| Assignment |
Locate the line that contains "The width and". Print it and every subsequent line through the final line of the records, exactly and only those.

Collection entries:
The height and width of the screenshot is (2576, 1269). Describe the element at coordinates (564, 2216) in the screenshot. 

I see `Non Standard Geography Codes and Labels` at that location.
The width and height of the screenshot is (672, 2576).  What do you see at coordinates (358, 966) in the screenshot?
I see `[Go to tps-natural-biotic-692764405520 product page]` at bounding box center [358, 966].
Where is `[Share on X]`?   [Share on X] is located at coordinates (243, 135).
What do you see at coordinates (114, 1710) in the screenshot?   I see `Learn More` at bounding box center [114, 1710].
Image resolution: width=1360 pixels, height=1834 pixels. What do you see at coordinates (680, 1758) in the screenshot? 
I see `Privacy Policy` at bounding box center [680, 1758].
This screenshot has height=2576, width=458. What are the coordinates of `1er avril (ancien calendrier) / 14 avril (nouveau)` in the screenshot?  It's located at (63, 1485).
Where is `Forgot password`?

| Exercise result |
The width and height of the screenshot is (672, 2576).  What do you see at coordinates (358, 966) in the screenshot?
I see `[Go to tps-natural-biotic-692764405520 product page]` at bounding box center [358, 966].
Where is `[Share on X]`?   [Share on X] is located at coordinates (243, 135).
What do you see at coordinates (114, 1710) in the screenshot?   I see `Learn More` at bounding box center [114, 1710].
Image resolution: width=1360 pixels, height=1834 pixels. What do you see at coordinates (680, 1758) in the screenshot? 
I see `Privacy Policy` at bounding box center [680, 1758].
This screenshot has height=2576, width=458. What are the coordinates of `1er avril (ancien calendrier) / 14 avril (nouveau)` in the screenshot?  It's located at (63, 1485).
Where is `Forgot password`?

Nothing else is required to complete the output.